Data |
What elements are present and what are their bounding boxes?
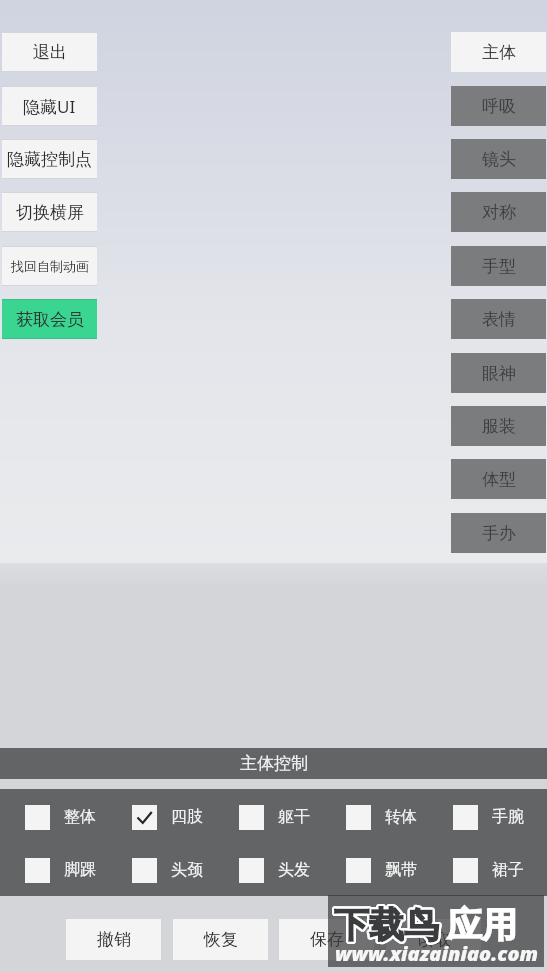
button[interactable]: 未选中 整体 <box>0 804 107 830</box>
staticText: 下载鸟 <box>333 905 438 949</box>
staticText: 下载鸟 <box>336 902 441 946</box>
staticText: 躯干 <box>278 807 310 827</box>
staticText: 恢复 <box>204 929 238 950</box>
staticText: 获取会员 <box>16 309 84 330</box>
button[interactable]: 未选中 脚踝 <box>0 857 107 883</box>
button[interactable]: 撤销 <box>66 919 161 960</box>
staticText: 镜头 <box>482 149 516 170</box>
staticText: 四肢 <box>171 807 203 827</box>
button[interactable]: 切换横屏 <box>2 192 97 232</box>
staticText: 下载鸟 <box>332 904 437 948</box>
button[interactable]: 镜头 <box>451 139 546 179</box>
button[interactable]: 退出 <box>2 32 97 72</box>
staticText: 隐藏控制点 <box>7 149 92 170</box>
button[interactable]: 手办 <box>451 513 546 553</box>
other: 已选中 四肢 <box>132 805 157 830</box>
staticText: 下载鸟 <box>335 901 440 945</box>
button[interactable]: 未选中 头发 <box>214 857 321 883</box>
button[interactable]: 已选中 四肢 <box>107 804 214 830</box>
staticText: 读取 <box>417 929 451 950</box>
staticText: 主体 <box>482 42 516 63</box>
staticText: 服装 <box>482 416 516 437</box>
staticText: 下载鸟 <box>335 905 440 949</box>
staticText: www.xiazainiao.com <box>335 940 539 967</box>
staticText: 下载鸟 <box>334 901 439 945</box>
button[interactable]: 恢复 <box>173 919 268 960</box>
staticText: 下载鸟 <box>335 904 440 948</box>
staticText: 对称 <box>482 202 516 223</box>
staticText: 下载鸟 <box>334 903 439 947</box>
button[interactable]: 服装 <box>451 406 546 446</box>
button[interactable]: 未选中 手腕 <box>428 804 535 830</box>
staticText: 表情 <box>482 309 516 330</box>
staticText: 脚踝 <box>64 860 96 880</box>
staticText: 手办 <box>482 523 516 544</box>
button[interactable]: 读取 <box>386 919 481 960</box>
button[interactable]: 手型 <box>451 246 546 286</box>
staticText: 飘带 <box>385 860 417 880</box>
staticText: 找回自制动画 <box>11 258 89 274</box>
staticText: 头发 <box>278 860 310 880</box>
staticText: 手型 <box>482 256 516 277</box>
staticText: 下载鸟 <box>332 902 437 946</box>
staticText: 下载鸟 <box>333 903 438 947</box>
button[interactable]: 隐藏控制点 <box>2 139 97 179</box>
staticText: 下载鸟 <box>333 902 438 946</box>
staticText: 下载鸟 <box>335 903 440 947</box>
button[interactable]: 未选中 头颈 <box>107 857 214 883</box>
staticText: 手腕 <box>492 807 524 827</box>
staticText: 下载鸟 <box>335 902 440 946</box>
staticText: 下载鸟 <box>334 905 439 949</box>
staticText: 下载鸟 <box>334 903 439 947</box>
staticText: 主体控制 <box>240 753 308 774</box>
staticText: 下载鸟 <box>333 901 438 945</box>
staticText: 退出 <box>33 42 67 63</box>
staticText: 呼吸 <box>482 96 516 117</box>
button[interactable]: 表情 <box>451 299 546 339</box>
button[interactable]: 未选中 裙子 <box>428 857 535 883</box>
button[interactable]: 呼吸 <box>451 86 546 126</box>
staticText: 体型 <box>482 469 516 490</box>
staticText: 头颈 <box>171 860 203 880</box>
button[interactable]: 未选中 躯干 <box>214 804 321 830</box>
button[interactable]: 保存 <box>279 919 374 960</box>
staticText: 下载鸟 <box>334 902 439 946</box>
button[interactable]: 主体控制 <box>0 748 547 779</box>
staticText: 下载鸟 <box>334 904 439 948</box>
button[interactable]: 眼神 <box>451 353 546 393</box>
staticText: 隐藏UI <box>23 95 76 118</box>
button[interactable]: 未选中 飘带 <box>321 857 428 883</box>
staticText: 下载鸟 <box>336 904 441 948</box>
staticText: 整体 <box>64 807 96 827</box>
staticText: 应用 <box>447 903 517 947</box>
staticText: 保存 <box>310 929 344 950</box>
button[interactable]: 获取会员 <box>2 299 97 339</box>
staticText: 下载鸟 <box>333 904 438 948</box>
button[interactable]: 隐藏UI <box>2 86 97 126</box>
button[interactable]: 对称 <box>451 192 546 232</box>
staticText: 转体 <box>385 807 417 827</box>
staticText: 下载鸟 <box>336 903 441 947</box>
button[interactable]: 未选中 转体 <box>321 804 428 830</box>
button[interactable]: 主体 <box>451 32 546 72</box>
staticText: 下载鸟 <box>332 903 437 947</box>
staticText: 眼神 <box>482 363 516 384</box>
staticText: 切换横屏 <box>16 202 84 223</box>
staticText: 撤销 <box>97 929 131 950</box>
button[interactable]: 体型 <box>451 459 546 499</box>
staticText: 裙子 <box>492 860 524 880</box>
button[interactable]: 找回自制动画 <box>2 246 97 286</box>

Task details | Could you count how many lines in the records contain the word "主体控制"? Only the number is needed.

Problem solution | 2